→ **WORK REQUEST**
Reply with the data below, repeated exactly in full.

Data records
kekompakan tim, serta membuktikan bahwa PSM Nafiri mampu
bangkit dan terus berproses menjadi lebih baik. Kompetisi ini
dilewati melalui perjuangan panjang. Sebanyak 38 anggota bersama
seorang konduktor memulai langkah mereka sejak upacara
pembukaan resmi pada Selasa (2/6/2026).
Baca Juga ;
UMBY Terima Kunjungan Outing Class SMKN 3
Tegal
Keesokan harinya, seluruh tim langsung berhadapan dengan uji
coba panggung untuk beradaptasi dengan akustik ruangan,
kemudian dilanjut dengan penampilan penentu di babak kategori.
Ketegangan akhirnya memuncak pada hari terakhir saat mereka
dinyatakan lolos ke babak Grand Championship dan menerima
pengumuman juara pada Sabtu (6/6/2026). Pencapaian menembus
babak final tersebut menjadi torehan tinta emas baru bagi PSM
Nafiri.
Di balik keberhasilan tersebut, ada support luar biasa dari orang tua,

→ **OUTPUT FOR THIS EXERCISE**
kekompakan tim, serta membuktikan bahwa PSM Nafiri mampu
bangkit dan terus berproses menjadi lebih baik. Kompetisi ini
dilewati melalui perjuangan panjang. Sebanyak 38 anggota bersama
seorang konduktor memulai langkah mereka sejak upacara
pembukaan resmi pada Selasa (2/6/2026).
Baca Juga ;
UMBY Terima Kunjungan Outing Class SMKN 3
Tegal
Keesokan harinya, seluruh tim langsung berhadapan dengan uji
coba panggung untuk beradaptasi dengan akustik ruangan,
kemudian dilanjut dengan penampilan penentu di babak kategori.
Ketegangan akhirnya memuncak pada hari terakhir saat mereka
dinyatakan lolos ke babak Grand Championship dan menerima
pengumuman juara pada Sabtu (6/6/2026). Pencapaian menembus
babak final tersebut menjadi torehan tinta emas baru bagi PSM
Nafiri.
Di balik keberhasilan tersebut, ada support luar biasa dari orang tua,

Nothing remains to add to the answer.